Mario Erdheim: Aber natürlich! In Ecuador wuchs ich in einem Migrantenmilieu auf - in der Schule habe ich mich immer fremd gefühlt. In der Schweiz wiederum fühlte ich mich als „Ecuatorianer“ fremd. Ich habe schon von früh auch am eigenen Leibe erlebt, dass es kulturelle Unterschiede tatsächlich gibt, sie nicht nur einfach ein Diskurs sind, wie dies eine Zeit lang behauptet wurde. Diese teilweise auch beunruhigenden Erfahrungen vom Fremdheitsgefühl prägen einen Menschen. Daraus braut man sich schlussendlich auch seine eigene Kulturtheorie zusammen.
IKF: Ebenfalls bekannt sind Sie für Ihren Ansatz der Zerstörung der Feldforschungserlebnissen durch die akademischen Diskurse. Was meinen Sie damit?

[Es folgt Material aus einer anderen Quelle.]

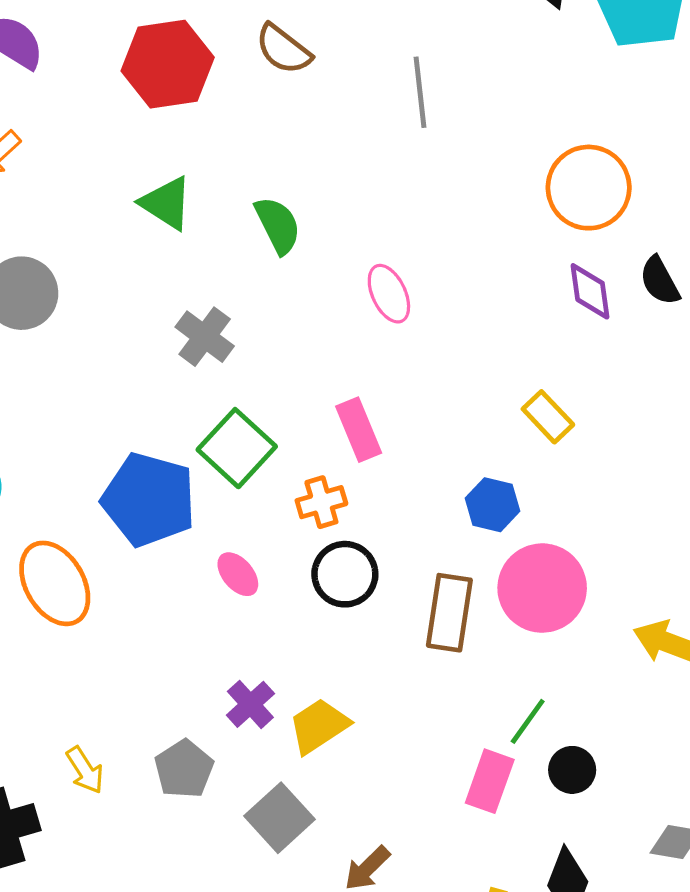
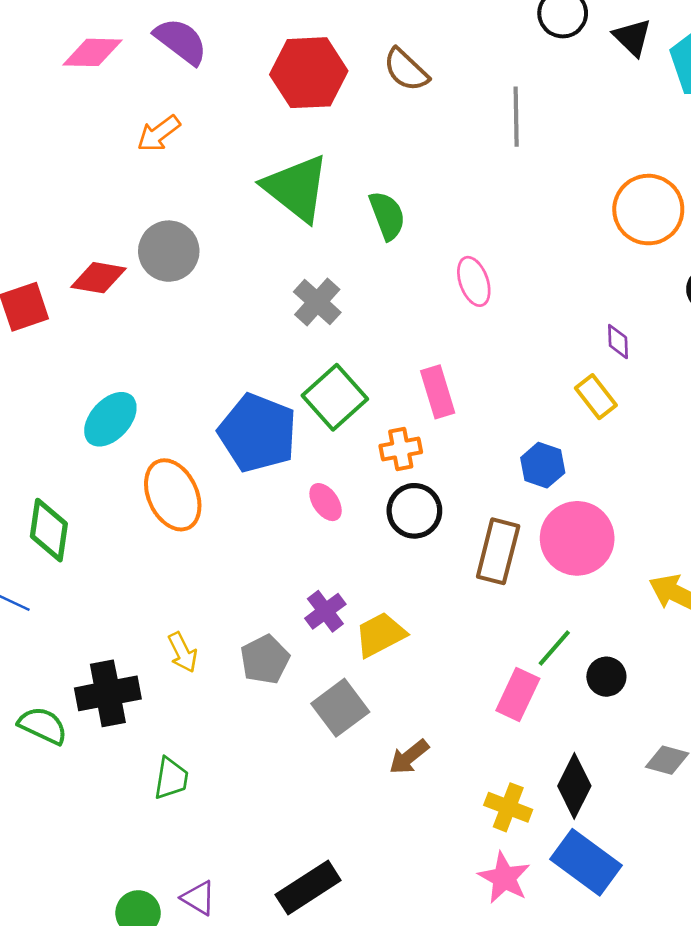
green triangle: (166, 203) -> (296, 188), size x1.5
purple diamond: (590, 291) -> (618, 342), moved, size x0.7
black circle: (572, 770) -> (606, 677), moved

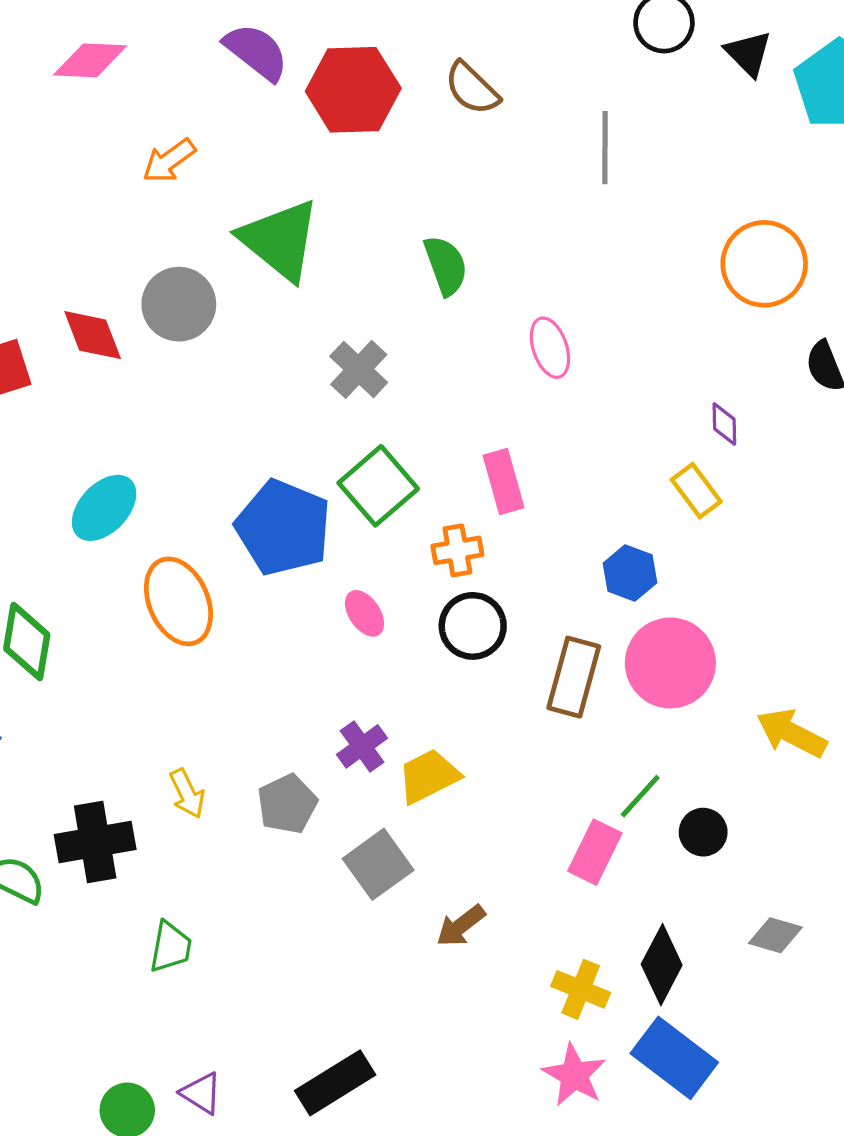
purple semicircle: (181, 41) -> (256, 52), moved
green triangle: (296, 188) -> (280, 240), moved
red diamond: (99, 278) -> (93, 335), turned 58

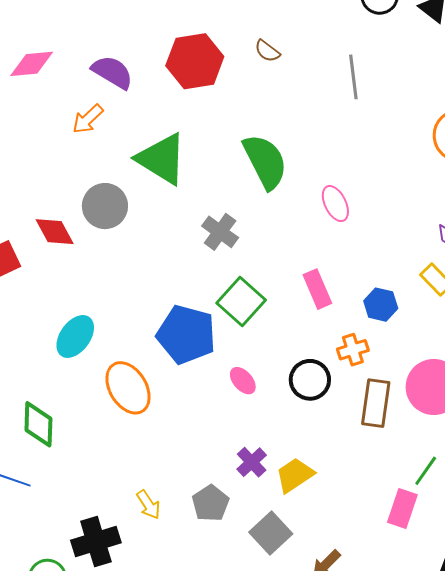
purple semicircle: (256, 52) -> (112, 72), moved
brown semicircle: (472, 88) -> (267, 51), size x0.7
green semicircle: (446, 265) -> (265, 161), size x1.5
orange cross: (457, 550) -> (353, 350), moved
blue hexagon: (630, 573) -> (381, 305), moved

Mario Erdheim: Der Ethnologe, der in eine fremde Kultur kommt und eine Zeit lang mit den Menschen dort zusammenlebt, macht seine guten und schlechten Erfahrungen, die die Basis für seine Beschreibungen der fremden Kultur bilden. Wenn er nun in seine Heimat zurückkommt und sich an der Universität an die Arbeit macht, macht er eine seltsame Erfahrung: Seine Kollegen sind gar nicht interessiert an dem Neuen, was er erfahren hat, die wollen ihr Leben hier ungestört weiterführen. Was man von ihm an der Universität, an der „Akademie“ erwartet, ist, dass er seine Forschungen mit dem bisherigen Wissen abgleicht. Der Forscher muss also seine Erfahrungen in der Fremde gleichsam übersetzen, um sie vergleichbar zu machen. Bei dieser Übersetzung geht aber genau das verloren, was das Eigentliche an der Arbeit war, das Subjektive, Lebendige.
IKF: Deshalb plädieren Sie für die ethnopsychoanalytische Methode.
Mario Erdheim: Genau. Mit der ethnopsychoanalytischen Methode weiss man im Voraus nicht, wohin die Reise führt. Man ist bezüglich der Hypothesen flexibel, reist ins Feld und reflektiert vor Ort, wo die Probleme sind. Diese Reflexivität vor Ort in den Forschungsprozess einzubetten empfinde ich als essentiell für die Zukunft der Ethnologie.